The style and appearance of their dress were almost identical to the clothing worn by non-Jews in the countries where they had lived. Small, subtle differences were present but often undetectable by an outsider. Jewelry usually included religious signs and symbols and the patterns woven into the fabric were different and distinctly Jewish. And of course items like טלית tallit (prayer shawls) marked them as Jews.
Unfortunately for many of the Jews from the shtetls of the Pale (Poland, Russia, Ukraine…) in Eastern Europe, the clothing bespoke poverty and extreme hardship and save for the ציצית (tzi-tzit) they looked much the same as other peasants. Not at all a glamorous look and certainly not the stuff of dreams.
Everyday wear of Jews from North Africa and the sub-Sahara was often more elaborate (and "Eastern" - read Oriental) than western dress and as very much reflected the west's romanticized vision of Arabia - the stuff of fantasy and the basis of more than one costume design. From Star Wars to the Runway, the look, the exotic is celebrated.
Today, “traditional” dress is rarely worn, except at weddings and some significant life events.
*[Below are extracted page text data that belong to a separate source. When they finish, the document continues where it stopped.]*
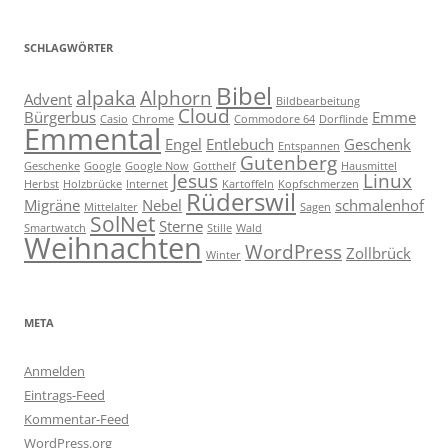
SCHLAGWÖRTER
Bibel
alpaka
Alphorn
Advent
Bildbearbeitung
Cloud
Bürgerbus
Emme
Casio
Chrome
Commodore 64
Dorflinde
Emmental
Engel
Entlebuch
Geschenk
Entspannen
Gutenberg
Geschenke
Google
Google Now
Gotthelf
Hausmittel
Jesus
Linux
Herbst
Holzbrücke
Internet
Kartoffeln
Kopfschmerzen
Rüderswil
Migräne
Nebel
schmalenhof
Mittelalter
Sagen
SolNet
Sterne
Smartwatch
Stille
Wald
Weihnachten
WordPress
Zollbrück
Winter
META
Anmelden
Eintrags-Feed
Kommentar-Feed
WordPress.org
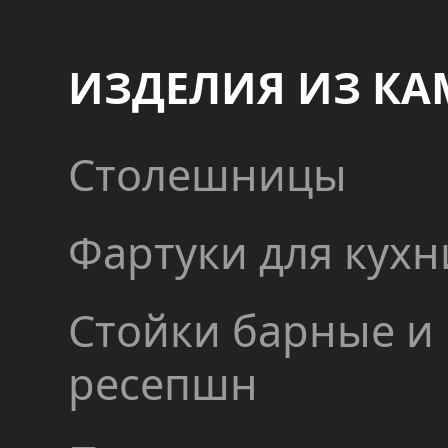
ИЗДЕЛИЯ ИЗ КА
Столешницы
Фартуки для кухн
Стойки барные и
ресепшн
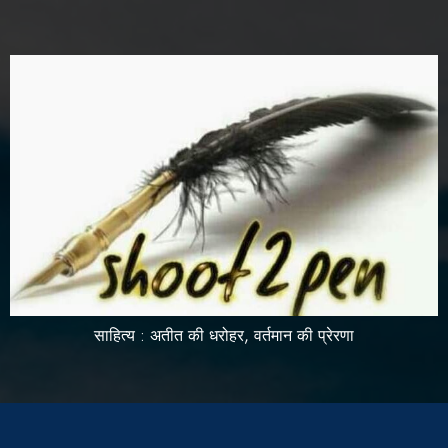
साहित्य : अतीत की धरोहर, वर्तमान की प्रेरणा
The grandchildren and great grandchildren of the original immigrants have adopted the clothing of their new nation. And as the nation has grown and become more westernized, so has the clothing.
- save for the חסידים and the חרדי. Followers of the Ba’al Shem Tov, the חסידים who branched into multiple traditions over the years, and the חרדי (strict adherents to religious law) wear white or black, depending on the occasion and on the particular sect to which one belongs.
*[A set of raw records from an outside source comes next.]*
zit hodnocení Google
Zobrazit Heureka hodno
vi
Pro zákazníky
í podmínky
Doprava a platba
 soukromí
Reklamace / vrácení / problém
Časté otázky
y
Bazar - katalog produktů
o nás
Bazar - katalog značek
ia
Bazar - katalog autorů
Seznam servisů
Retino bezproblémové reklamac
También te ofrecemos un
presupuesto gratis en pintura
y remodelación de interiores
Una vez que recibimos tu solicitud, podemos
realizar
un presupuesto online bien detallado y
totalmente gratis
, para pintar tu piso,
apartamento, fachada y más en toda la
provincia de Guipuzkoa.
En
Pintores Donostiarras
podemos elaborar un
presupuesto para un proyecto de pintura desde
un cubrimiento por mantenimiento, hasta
These styles of clothing – for the men - harken back to the 18th century, and were adopted from the Eastern European noble class. They reflect a desire to express the specialness and joy of celebrating God by wearing special and distinct clothing.
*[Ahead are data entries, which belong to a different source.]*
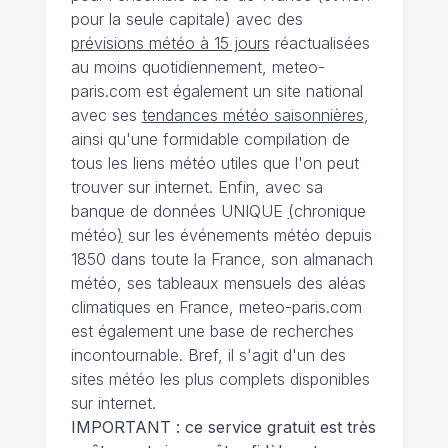
pour la seule capitale) avec des
prévisions météo à 15 jours
réactualisées
au moins quotidiennement, meteo-
paris.com est également un site national
avec ses
tendances météo saisonnières
,
ainsi qu'une formidable compilation de
tous les liens météo utiles que l'on peut
trouver sur internet. Enfin, avec sa
banque de données UNIQUE
(
chronique
météo
)
sur les événements météo depuis
1850 dans toute la France, son almanach
météo, ses tableaux mensuels des aléas
climatiques en France, meteo-paris.com
est également une base de recherches
incontournable. Bref, il s'agit d'un des
sites météo les plus complets disponibles
sur internet.
IMPORTANT : ce service gratuit est très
Which at last brings me to the point. Jews in Israel don't wear cool "authentic" clothing anymore. We do not command interest or empathy because our dress is either too western or it is too much the stuff of anti-Semitic caricatures. מזרחי (Mizrahi /Eastern) dress is considered cool but for the wrong reason. It should be valued for its beauty, for its intricacy, for its ability to delight the eye and its connection to the past and not because it signifies authenticity in the sense of entitlement.
The aesthetic of national dress is intersecting with the legitimacy of nationhood. In other words, if one looks the part – one belongs there. Modern Israelis don’t look Middle Eastern enough for the West. And the חסידים and the חרדי well….
I am beginning to believe that the tide of students dressing in keffiyehs on American and British campuses only represents a very desperate desire to be accepted and to reject their parents politics.
It is fun to dress up and go to a conference as Guy Fawkes and give the Man the finger. It is fun to wear robes and pretend to be on the dark side or switch this afternoon to the Jedi. It is fun to utter strange words and take on a role as a defender of (name a popular cause), and it is all done with comic book emotions. The sentiments are so shallow - and so dangerous.
Stranger in A Strange Land has now come to pass.
I have a keffiye. I bought it in Paris 30 years ago. It has a beautiful pattern and it wasn’t made in China. I do not wear it anymore. Not because it is a symbol of an oppressed people but because it has been coopted as a symbol of non-oppressed people feeling guilty about not being oppressed.
So if the Jews in Israel had better outfits, something that catches the imagination of college students we would fair better in the media. But alas, we are what we are and I hope we stay that way.